Speaking to Erin MacNeil, the Director of Wellness at Asaya Hong Kong, a digital detox is “really about creating boundaries and awareness with the devices and platforms we use every day”. Individuals use only 5% of our consciousness during a day, meaning that we unconsciously absorb 95% of what we’re exposed to (good or bad). For those who are more sensitive to negative information, this can take a real toll on your physical and mental health.
What are the health benefits of having a digital detox?
According to MacNeil, “depending on how often you use your devices or what you use them for will have a different impact on how you feel”.
It’s important to set boundaries with your devices, as it can give you a feeling of having more control over your life and provide a sense of freedom.
“Creating screen time limits can immediately improve sleep, increase energy, provide more cognitive presence, decrease feelings of anxiousness and of course give time for yourself and the ones you love” says MacNeil.
What are some tips for those trying their first digital detox?

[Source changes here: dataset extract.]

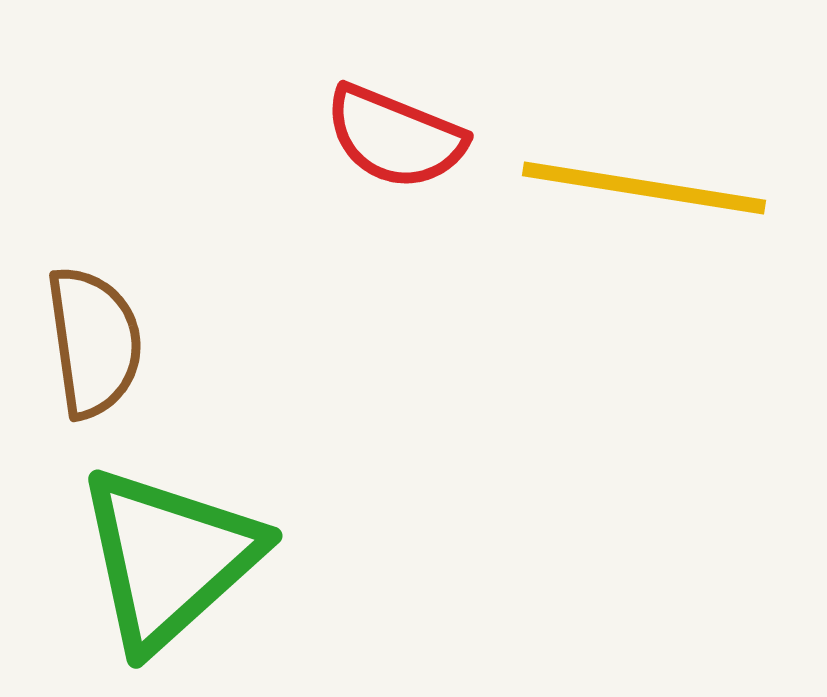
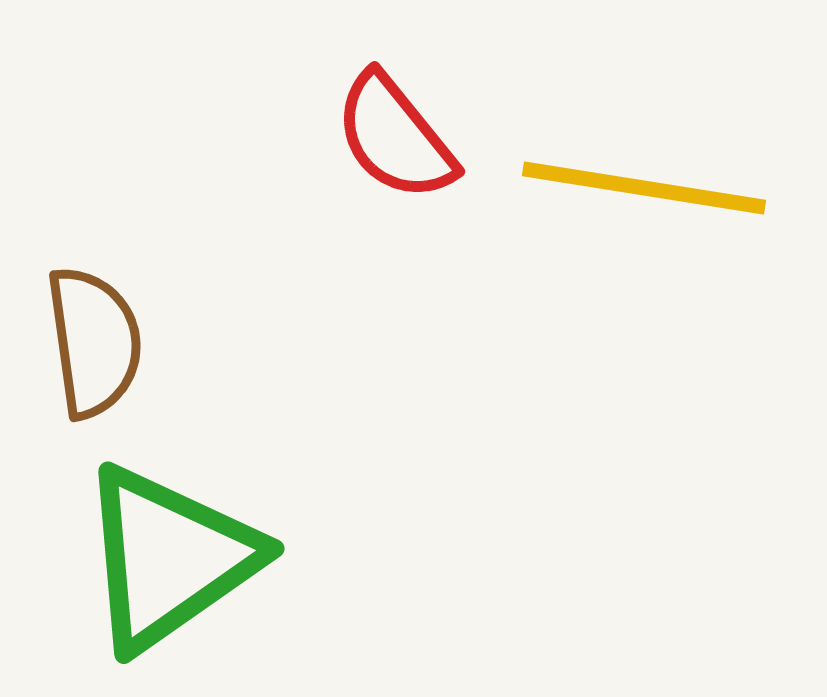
red semicircle: rotated 29 degrees clockwise
green triangle: rotated 7 degrees clockwise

MacNeil’s two most important tips for your digital detox are to “set your Out of Office notifications – this advises your colleagues you are unavailable. The more you practice and hold these boundaries for yourself the more others will learn to follow them.”
“The second one is Unfollow! If what you are seeing on social media leaves you feeling upset, angry or questioning your worth, you need to unfollow those accounts and personalities. You have the power to decide what you see on your social feeds and empower yourself to only associate with what makes you feel good” says MacNeil.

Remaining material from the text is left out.